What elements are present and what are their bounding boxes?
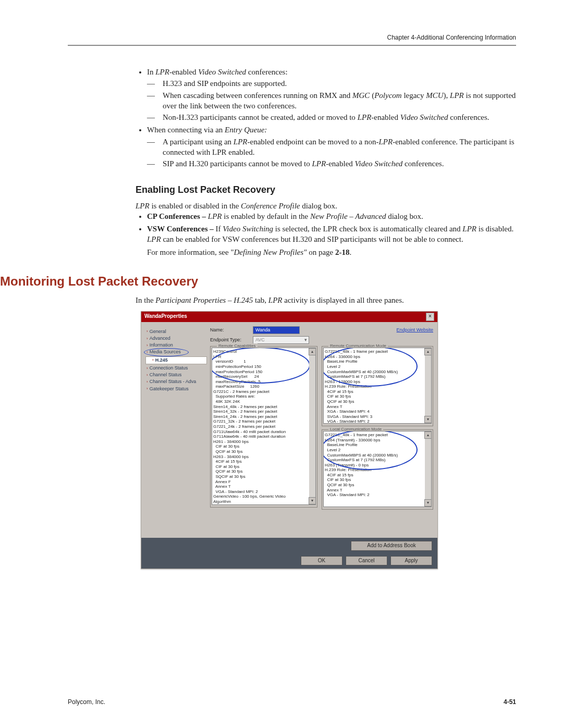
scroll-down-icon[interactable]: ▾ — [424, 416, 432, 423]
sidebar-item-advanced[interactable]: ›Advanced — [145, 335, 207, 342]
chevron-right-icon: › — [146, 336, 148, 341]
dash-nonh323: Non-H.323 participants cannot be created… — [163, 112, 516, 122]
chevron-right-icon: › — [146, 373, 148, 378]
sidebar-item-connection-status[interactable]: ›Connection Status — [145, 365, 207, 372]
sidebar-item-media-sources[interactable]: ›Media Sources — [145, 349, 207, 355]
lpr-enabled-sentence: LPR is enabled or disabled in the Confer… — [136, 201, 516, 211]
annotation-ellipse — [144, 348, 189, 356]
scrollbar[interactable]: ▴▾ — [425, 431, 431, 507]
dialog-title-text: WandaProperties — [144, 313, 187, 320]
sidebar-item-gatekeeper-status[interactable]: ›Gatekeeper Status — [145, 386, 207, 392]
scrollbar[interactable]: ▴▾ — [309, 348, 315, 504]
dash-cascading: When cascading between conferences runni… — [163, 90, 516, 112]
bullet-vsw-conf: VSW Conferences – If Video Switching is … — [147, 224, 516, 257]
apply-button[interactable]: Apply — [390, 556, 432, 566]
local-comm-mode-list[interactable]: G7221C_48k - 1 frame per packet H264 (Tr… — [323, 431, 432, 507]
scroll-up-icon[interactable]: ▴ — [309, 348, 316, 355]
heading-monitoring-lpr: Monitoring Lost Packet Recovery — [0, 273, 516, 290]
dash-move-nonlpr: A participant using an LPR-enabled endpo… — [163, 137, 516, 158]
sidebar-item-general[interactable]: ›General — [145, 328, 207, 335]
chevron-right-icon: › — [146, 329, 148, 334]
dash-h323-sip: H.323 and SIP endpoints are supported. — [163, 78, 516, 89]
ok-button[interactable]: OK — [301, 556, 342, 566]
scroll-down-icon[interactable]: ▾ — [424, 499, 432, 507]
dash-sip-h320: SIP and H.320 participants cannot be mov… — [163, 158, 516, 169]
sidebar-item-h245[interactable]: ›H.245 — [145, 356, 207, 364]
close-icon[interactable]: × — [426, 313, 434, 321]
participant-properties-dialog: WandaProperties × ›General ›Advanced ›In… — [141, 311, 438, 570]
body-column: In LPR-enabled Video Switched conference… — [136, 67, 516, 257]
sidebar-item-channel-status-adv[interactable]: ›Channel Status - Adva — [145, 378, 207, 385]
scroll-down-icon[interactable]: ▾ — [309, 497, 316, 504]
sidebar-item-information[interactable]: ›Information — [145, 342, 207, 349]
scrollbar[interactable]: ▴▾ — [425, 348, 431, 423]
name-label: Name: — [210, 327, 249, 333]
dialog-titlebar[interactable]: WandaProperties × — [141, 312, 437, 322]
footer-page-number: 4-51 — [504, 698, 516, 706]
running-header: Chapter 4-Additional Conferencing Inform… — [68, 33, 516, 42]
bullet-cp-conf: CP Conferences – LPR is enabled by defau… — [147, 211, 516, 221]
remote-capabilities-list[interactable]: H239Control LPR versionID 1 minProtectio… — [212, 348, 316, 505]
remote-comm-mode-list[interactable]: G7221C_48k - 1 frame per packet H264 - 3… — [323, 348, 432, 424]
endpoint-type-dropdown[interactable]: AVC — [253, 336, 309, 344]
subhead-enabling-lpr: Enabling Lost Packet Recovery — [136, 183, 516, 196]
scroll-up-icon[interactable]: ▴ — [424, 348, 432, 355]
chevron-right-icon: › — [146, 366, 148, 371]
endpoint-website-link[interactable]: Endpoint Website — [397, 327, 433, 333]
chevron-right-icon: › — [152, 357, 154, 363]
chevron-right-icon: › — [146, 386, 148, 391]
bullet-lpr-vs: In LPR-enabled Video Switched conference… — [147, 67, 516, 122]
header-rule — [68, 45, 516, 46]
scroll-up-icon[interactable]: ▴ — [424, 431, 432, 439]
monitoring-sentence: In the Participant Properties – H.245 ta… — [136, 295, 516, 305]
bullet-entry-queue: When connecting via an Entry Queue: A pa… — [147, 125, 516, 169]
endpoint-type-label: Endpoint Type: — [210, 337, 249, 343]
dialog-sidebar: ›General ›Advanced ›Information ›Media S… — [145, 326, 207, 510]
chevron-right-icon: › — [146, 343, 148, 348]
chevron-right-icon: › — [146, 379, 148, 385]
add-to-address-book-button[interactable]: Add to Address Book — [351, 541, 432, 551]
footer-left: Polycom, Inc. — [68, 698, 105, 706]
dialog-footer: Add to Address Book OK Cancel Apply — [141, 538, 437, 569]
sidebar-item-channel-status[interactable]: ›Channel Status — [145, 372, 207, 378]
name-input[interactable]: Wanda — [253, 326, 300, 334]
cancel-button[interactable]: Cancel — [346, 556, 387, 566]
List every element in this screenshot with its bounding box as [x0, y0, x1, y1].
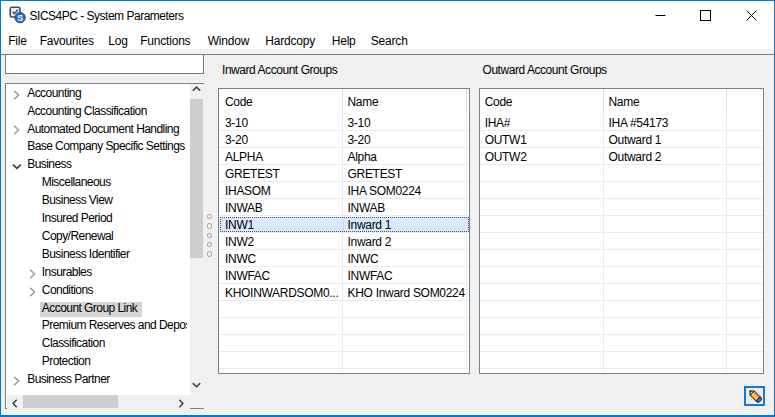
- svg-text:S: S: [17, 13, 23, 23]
● ● ● ● ●
_Task instructions_: Search the listing for the word "Video" and return each line that holds it.

_Exercise output_:
bullet-vsw-conf: VSW Conferences – If Video Switching is … — [147, 224, 516, 257]
body-column: In LPR-enabled Video Switched conference… — [136, 67, 516, 257]
bullet-lpr-vs: In LPR-enabled Video Switched conference… — [147, 67, 516, 122]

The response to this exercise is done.